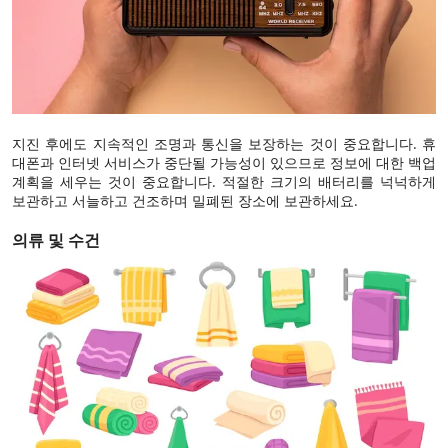
지진 후에도 지속적인 조명과 통신을 보장하는 것이 중요합니다. 휴
대폰과 인터넷 서비스가 중단될 가능성이 있으므로 정보에 대한 백업
계획을 세우는 것이 중요합니다. 적절한 크기의 배터리를 넉넉하게
보관하고 서늘하고 건조하며 밀폐된 장소에 보관하세요.
의류 및 수건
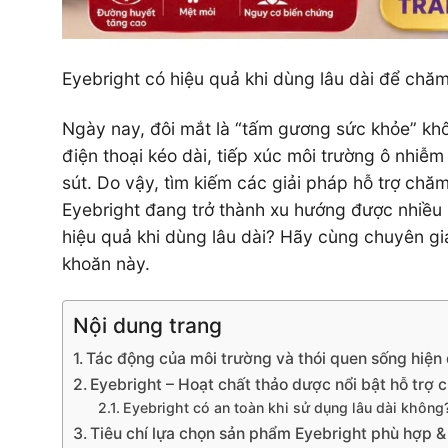
Eyebright có hiệu quả khi dùng lâu dài để chă
Ngày nay, đôi mắt là “tấm gương sức khỏe” khô
điện thoại kéo dài, tiếp xúc môi trường ô nhiễm
sút. Do vậy, tìm kiếm các giải pháp hỗ trợ chă
Eyebright đang trở thành xu hướng được nhiều 
hiệu quả khi dùng lâu dài? Hãy cùng chuyên g
khoăn này.
Nội dung trang
Tác động của môi trường và thói quen sống hiện
Eyebright – Hoạt chất thảo dược nổi bật hỗ trợ
Eyebright có an toàn khi sử dụng lâu dài không
Tiêu chí lựa chọn sản phẩm Eyebright phù hợp &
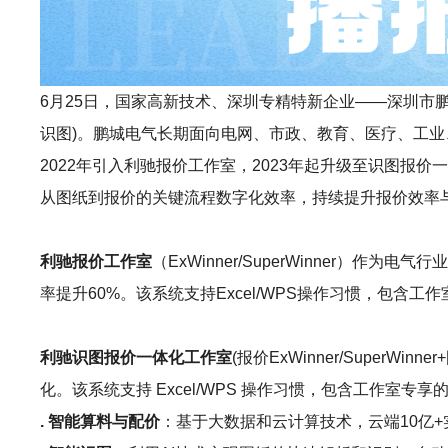
6月25日，国家高新技术、深圳专精特新企业——深圳市鹏城电气
识图)。鹏城电气长期面向电网、市政、教育、医疗、工
2022年引入利驰报价工作室，2023年起升级至识图
从图纸到报价的关键流程数字化效率，持续提升报价效率
利驰报价工作室
（ExWinner/SuperWinne
率提升60%。该系统支持Excel/WPS操作习惯，包
利驰识图报价一体化工作室
(报价ExWinner/Sup
化。该系统支持 Excel/WPS 操作习惯，包含工作室
. 智能算料与配价
：基于大数据和云计算技术，云端10亿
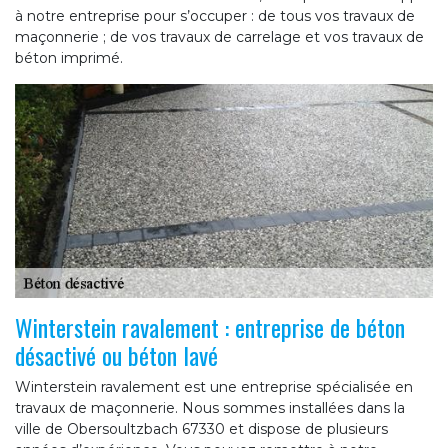
à notre entreprise pour s’occuper : de tous vos travaux de
maçonnerie ; de vos travaux de carrelage et vos travaux de
béton imprimé.
Winterstein ravalement : entreprise de béton
désactivé ou béton lavé
Winterstein ravalement est une entreprise spécialisée en
travaux de maçonnerie. Nous sommes installées dans la
ville de Obersoultzbach 67330 et dispose de plusieurs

....................

__EXERCISE__.
Your answer is an exact copy of the records above, stripped of pictures.

__EXERCISE SOLUTION__.
지진 후에도 지속적인 조명과 통신을 보장하는 것이 중요합니다. 휴
대폰과 인터넷 서비스가 중단될 가능성이 있으므로 정보에 대한 백업
계획을 세우는 것이 중요합니다. 적절한 크기의 배터리를 넉넉하게
보관하고 서늘하고 건조하며 밀폐된 장소에 보관하세요.
의류 및 수건
Eyebright có hiệu quả khi dùng lâu dài để chă
Ngày nay, đôi mắt là “tấm gương sức khỏe” khô
điện thoại kéo dài, tiếp xúc môi trường ô nhiễm
sút. Do vậy, tìm kiếm các giải pháp hỗ trợ chă
Eyebright đang trở thành xu hướng được nhiều 
hiệu quả khi dùng lâu dài? Hãy cùng chuyên g
khoăn này.
Nội dung trang
Tác động của môi trường và thói quen sống hiện
Eyebright – Hoạt chất thảo dược nổi bật hỗ trợ
Eyebright có an toàn khi sử dụng lâu dài không
Tiêu chí lựa chọn sản phẩm Eyebright phù hợp &
6月25日，国家高新技术、深圳专精特新企业——深圳市鹏城电气
识图)。鹏城电气长期面向电网、市政、教育、医疗、工
2022年引入利驰报价工作室，2023年起升级至识图
从图纸到报价的关键流程数字化效率，持续提升报价效率
利驰报价工作室
（ExWinner/SuperWinne
率提升60%。该系统支持Excel/WPS操作习惯，包
利驰识图报价一体化工作室
(报价ExWinner/Sup
化。该系统支持 Excel/WPS 操作习惯，包含工作室
. 智能算料与配价
：基于大数据和云计算技术，云端10亿
à notre entreprise pour s’occuper : de tous vos travaux de
maçonnerie ; de vos travaux de carrelage et vos travaux de
béton imprimé.
Winterstein ravalement : entreprise de béton
désactivé ou béton lavé
Winterstein ravalement est une entreprise spécialisée en
travaux de maçonnerie. Nous sommes installées dans la
ville de Obersoultzbach 67330 et dispose de plusieurs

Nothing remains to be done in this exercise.